Niceforonia latens
- Conservation status: Vulnerable (IUCN 3.1)

Scientific classification
- Kingdom: Animalia
- Phylum: Chordata
- Class: Amphibia
- Order: Anura
- Clade: Brachycephaloidea
- Family: Craugastoridae
- Genus: Niceforonia
- Species: N. latens
- Binomial name: Niceforonia latens (Lynch, 1989)
- Synonyms: Eleutherodactylus latens Lynch, 1989; Hypodactylus latens (Lynch, 1989);

= Niceforonia latens =

- Authority: (Lynch, 1989)
- Conservation status: VU
- Synonyms: Eleutherodactylus latens Lynch, 1989, Hypodactylus latens (Lynch, 1989)

Species of amphibian

 Niceforonia latens is a species of frog in the family Strabomantidae.

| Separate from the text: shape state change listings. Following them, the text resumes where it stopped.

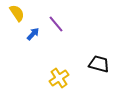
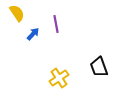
purple line: rotated 30 degrees clockwise
black trapezoid: moved 3 px down; rotated 125 degrees counterclockwise
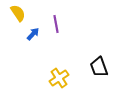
yellow semicircle: moved 1 px right
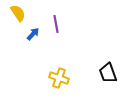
black trapezoid: moved 9 px right, 6 px down
yellow cross: rotated 36 degrees counterclockwise
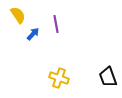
yellow semicircle: moved 2 px down
black trapezoid: moved 4 px down
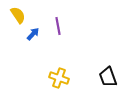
purple line: moved 2 px right, 2 px down
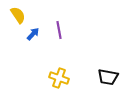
purple line: moved 1 px right, 4 px down
black trapezoid: rotated 60 degrees counterclockwise
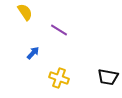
yellow semicircle: moved 7 px right, 3 px up
purple line: rotated 48 degrees counterclockwise
blue arrow: moved 19 px down
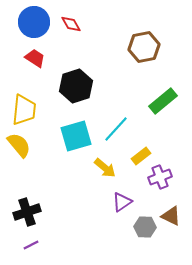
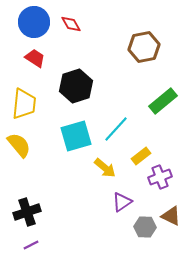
yellow trapezoid: moved 6 px up
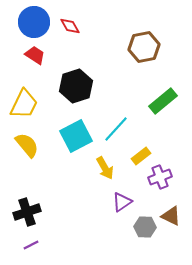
red diamond: moved 1 px left, 2 px down
red trapezoid: moved 3 px up
yellow trapezoid: rotated 20 degrees clockwise
cyan square: rotated 12 degrees counterclockwise
yellow semicircle: moved 8 px right
yellow arrow: rotated 20 degrees clockwise
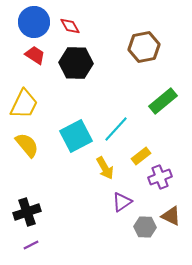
black hexagon: moved 23 px up; rotated 20 degrees clockwise
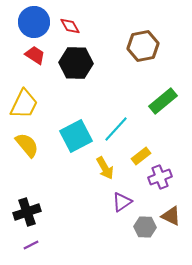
brown hexagon: moved 1 px left, 1 px up
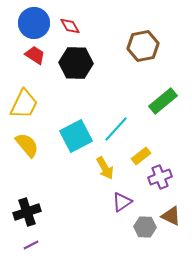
blue circle: moved 1 px down
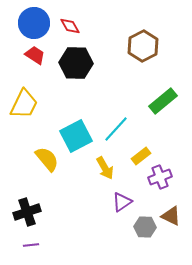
brown hexagon: rotated 16 degrees counterclockwise
yellow semicircle: moved 20 px right, 14 px down
purple line: rotated 21 degrees clockwise
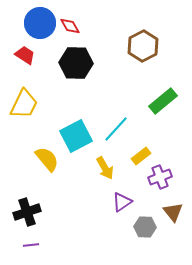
blue circle: moved 6 px right
red trapezoid: moved 10 px left
brown triangle: moved 2 px right, 4 px up; rotated 25 degrees clockwise
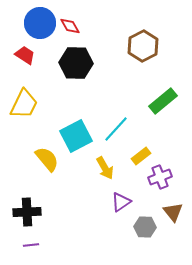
purple triangle: moved 1 px left
black cross: rotated 16 degrees clockwise
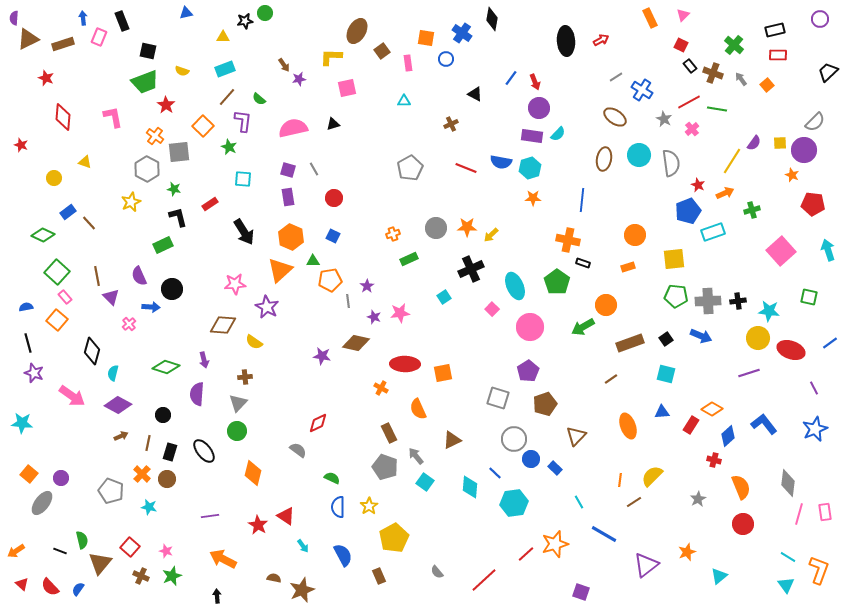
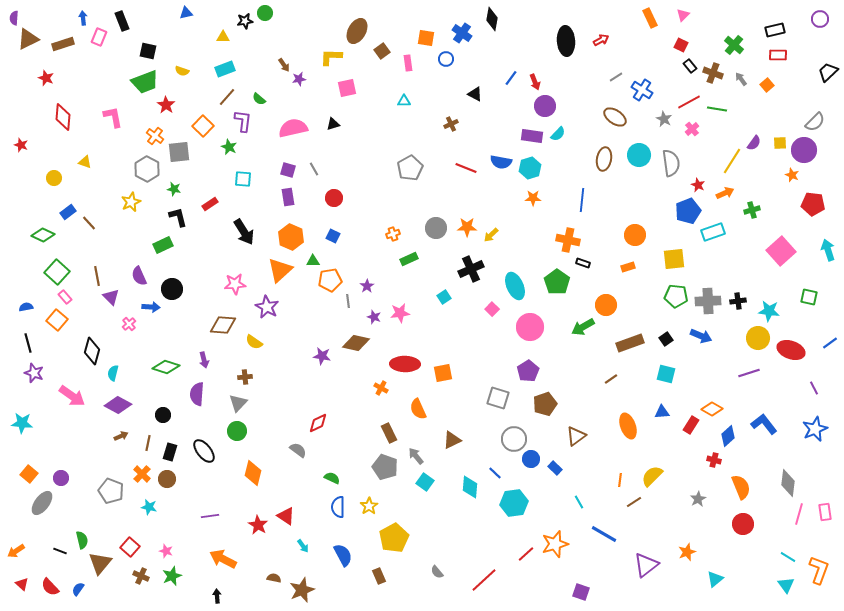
purple circle at (539, 108): moved 6 px right, 2 px up
brown triangle at (576, 436): rotated 10 degrees clockwise
cyan triangle at (719, 576): moved 4 px left, 3 px down
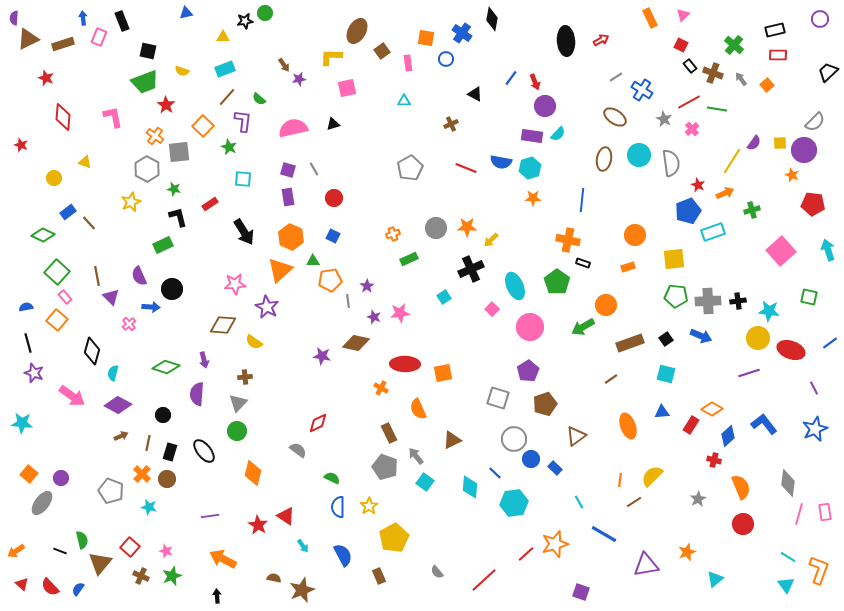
yellow arrow at (491, 235): moved 5 px down
purple triangle at (646, 565): rotated 28 degrees clockwise
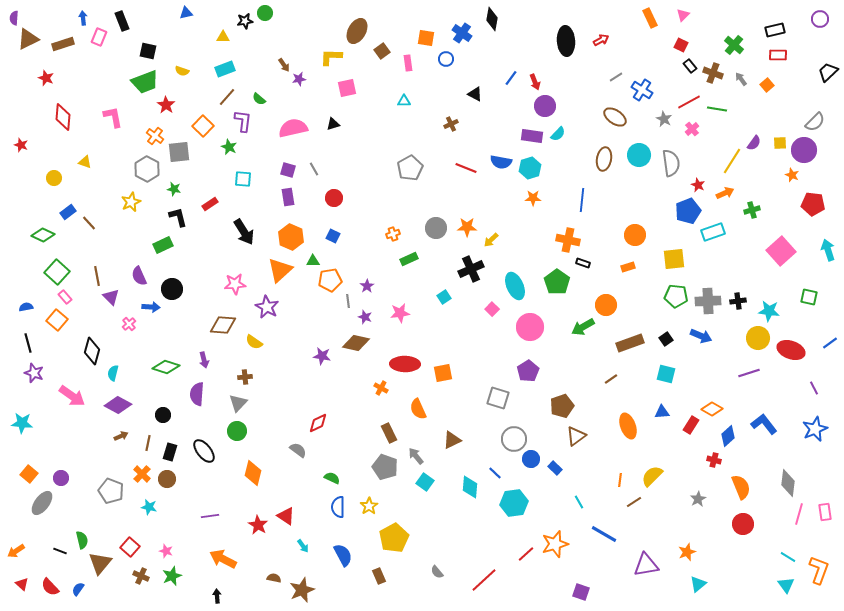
purple star at (374, 317): moved 9 px left
brown pentagon at (545, 404): moved 17 px right, 2 px down
cyan triangle at (715, 579): moved 17 px left, 5 px down
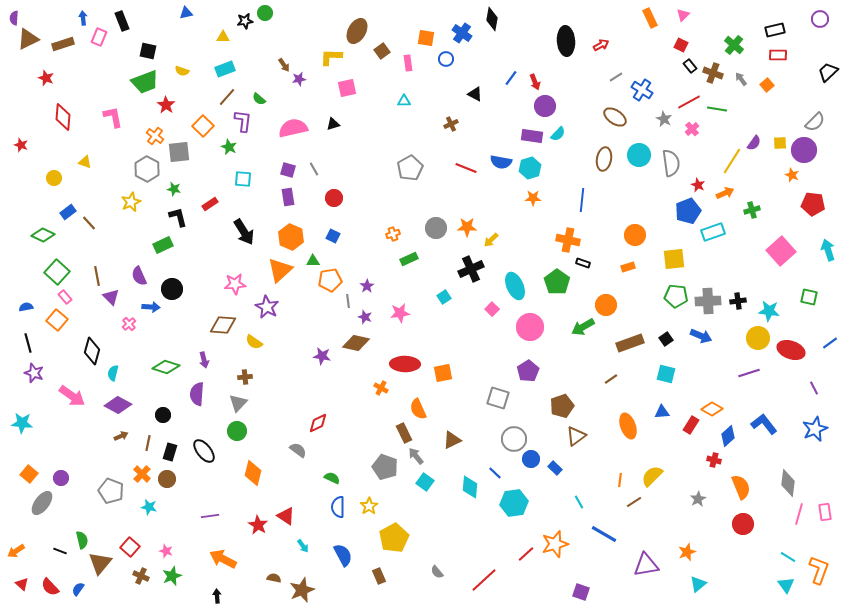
red arrow at (601, 40): moved 5 px down
brown rectangle at (389, 433): moved 15 px right
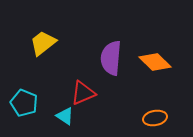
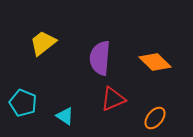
purple semicircle: moved 11 px left
red triangle: moved 30 px right, 6 px down
cyan pentagon: moved 1 px left
orange ellipse: rotated 40 degrees counterclockwise
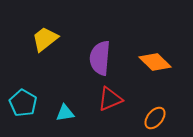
yellow trapezoid: moved 2 px right, 4 px up
red triangle: moved 3 px left
cyan pentagon: rotated 8 degrees clockwise
cyan triangle: moved 3 px up; rotated 42 degrees counterclockwise
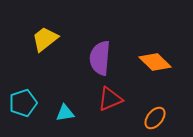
cyan pentagon: rotated 24 degrees clockwise
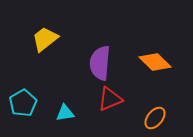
purple semicircle: moved 5 px down
cyan pentagon: rotated 12 degrees counterclockwise
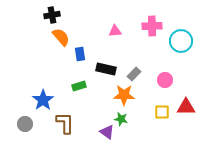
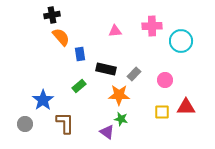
green rectangle: rotated 24 degrees counterclockwise
orange star: moved 5 px left
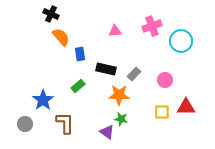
black cross: moved 1 px left, 1 px up; rotated 35 degrees clockwise
pink cross: rotated 18 degrees counterclockwise
green rectangle: moved 1 px left
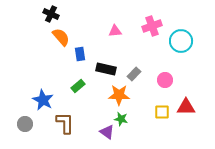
blue star: rotated 10 degrees counterclockwise
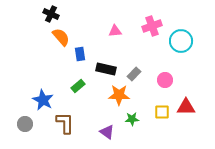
green star: moved 11 px right; rotated 16 degrees counterclockwise
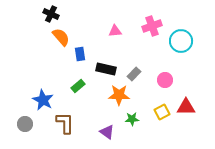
yellow square: rotated 28 degrees counterclockwise
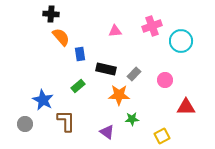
black cross: rotated 21 degrees counterclockwise
yellow square: moved 24 px down
brown L-shape: moved 1 px right, 2 px up
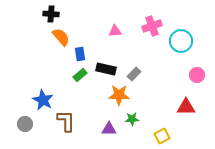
pink circle: moved 32 px right, 5 px up
green rectangle: moved 2 px right, 11 px up
purple triangle: moved 2 px right, 3 px up; rotated 35 degrees counterclockwise
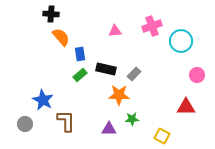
yellow square: rotated 35 degrees counterclockwise
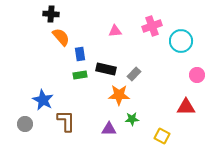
green rectangle: rotated 32 degrees clockwise
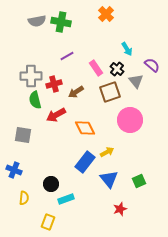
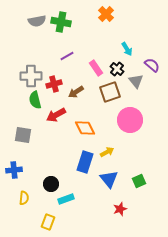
blue rectangle: rotated 20 degrees counterclockwise
blue cross: rotated 28 degrees counterclockwise
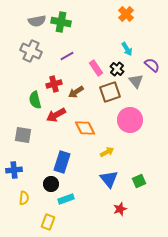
orange cross: moved 20 px right
gray cross: moved 25 px up; rotated 25 degrees clockwise
blue rectangle: moved 23 px left
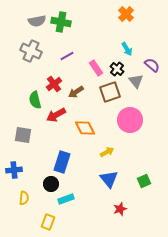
red cross: rotated 21 degrees counterclockwise
green square: moved 5 px right
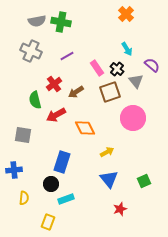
pink rectangle: moved 1 px right
pink circle: moved 3 px right, 2 px up
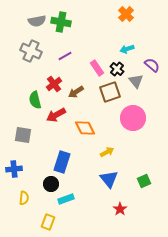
cyan arrow: rotated 104 degrees clockwise
purple line: moved 2 px left
blue cross: moved 1 px up
red star: rotated 16 degrees counterclockwise
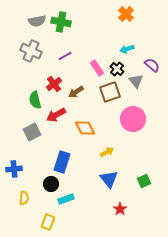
pink circle: moved 1 px down
gray square: moved 9 px right, 3 px up; rotated 36 degrees counterclockwise
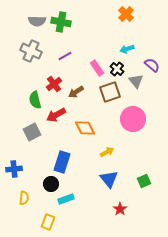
gray semicircle: rotated 12 degrees clockwise
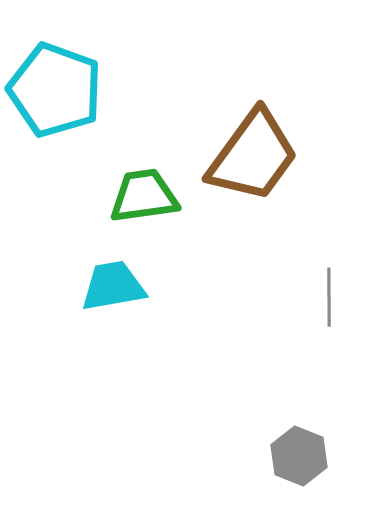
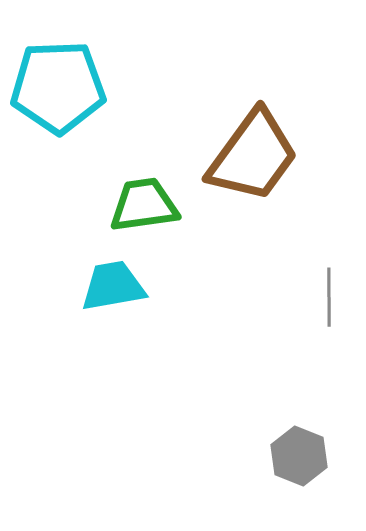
cyan pentagon: moved 3 px right, 3 px up; rotated 22 degrees counterclockwise
green trapezoid: moved 9 px down
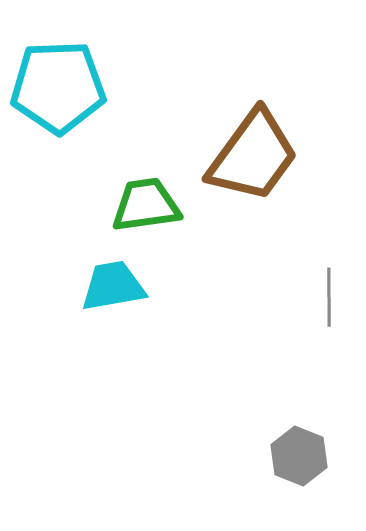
green trapezoid: moved 2 px right
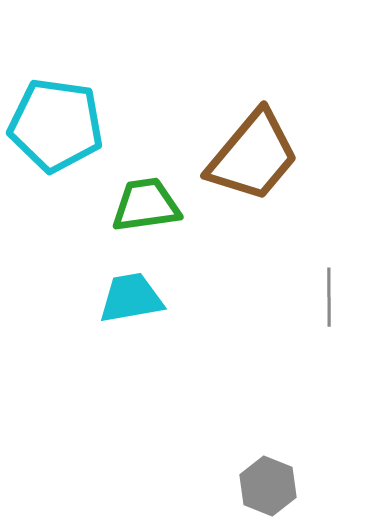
cyan pentagon: moved 2 px left, 38 px down; rotated 10 degrees clockwise
brown trapezoid: rotated 4 degrees clockwise
cyan trapezoid: moved 18 px right, 12 px down
gray hexagon: moved 31 px left, 30 px down
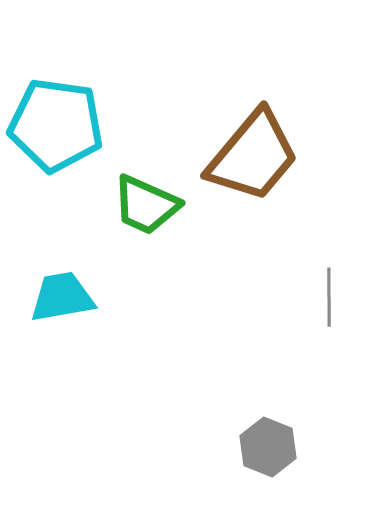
green trapezoid: rotated 148 degrees counterclockwise
cyan trapezoid: moved 69 px left, 1 px up
gray hexagon: moved 39 px up
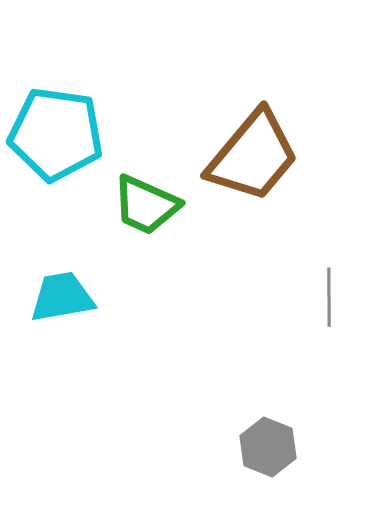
cyan pentagon: moved 9 px down
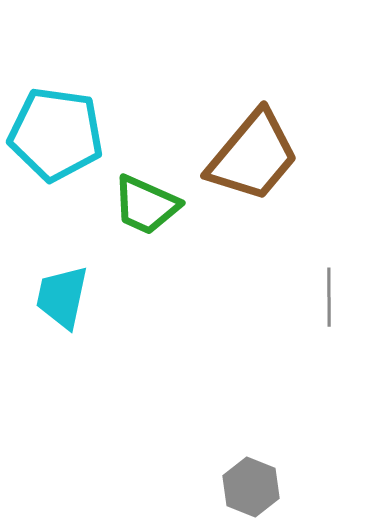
cyan trapezoid: rotated 68 degrees counterclockwise
gray hexagon: moved 17 px left, 40 px down
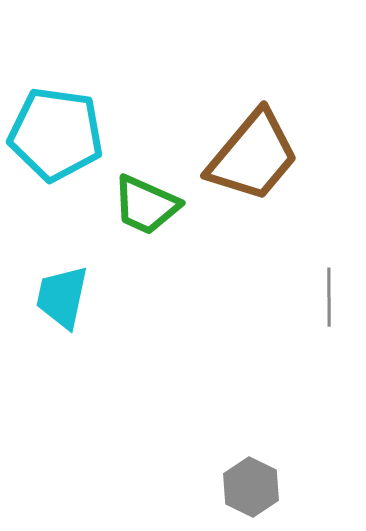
gray hexagon: rotated 4 degrees clockwise
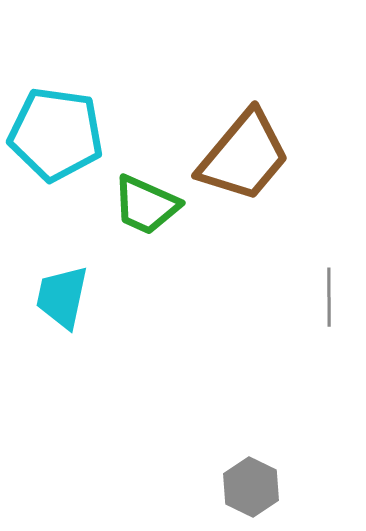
brown trapezoid: moved 9 px left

It is endemic to the Cordillera Central of Colombia, and is known from the Antioquia, Caldas, Quindío, and Tolima Departments.
Its natural habitats are sub-páramos and páramos at elevations of 2690–3350 m above sea level. It occurs on fallen leaves and grass roots. It is a rare species, although its cryptic habits might contribute to this impression. It is threatened by habitat loss (deforestation).